They went together to the camp, and brought back a woman with them, who raised Margaret from the ground, and otherwise attended to her. Her state was truly pitiable; and the worst aspect of it was that her grief seemed to have dried up the fountain of her tears.

"If she would only cry!" thought Mr. Hart, as she gazed at him with her despairing, tearless eyes.

He was her sole comfort. She turned from all others with shuddering aversion, and had she been able, she would have refused, and not with gentleness, their kind offices. Truth was, she hated the place in which her love had died, and hated the people who lived in it. It was unreasonable in her, but it was so.

She asked for her mother, and they were compelled to tell her the sad truth. She grasped Mr. Hart's hand convulsively.

"You are my only friend now," she said; "you tried to save my Philip. You were always good to him--ah, yes! he told me all, and was never tired of speaking of you. Do not you desert me, or I shall go mad!"

"I will take care of you, child. I promised Philip."

She kissed his hand with her dry lips.

On the day of Philip's funeral, all the stores in Silver Creek closed their doors, and the storekeepers and the diggers and their wives, to the number or three thousand and more, followed to the grave the body of a man whom all had loved and respected.

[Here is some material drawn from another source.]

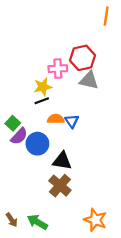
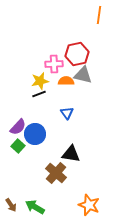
orange semicircle: (56, 119) -> (66, 81), moved
green square: (13, 123) -> (18, 146), moved
black triangle: (62, 161) -> (71, 154), moved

In the evening, Mr. Hart sat, sad and alone, outside his tent, and for the first time since the death of his friend, thought of himself. Again he was a beggar, and the image of his daughter seemed to recede in the clouds as he gazed at them mournfully, and a plaintive whisper of Farewell seemed to come to him from over the hills. "I shall never have the heart to commence again," he said to himself, "never, never! My life is over; my hopes, my dreams, have come to an end."

"What are you thinking of?" asked a kind voice.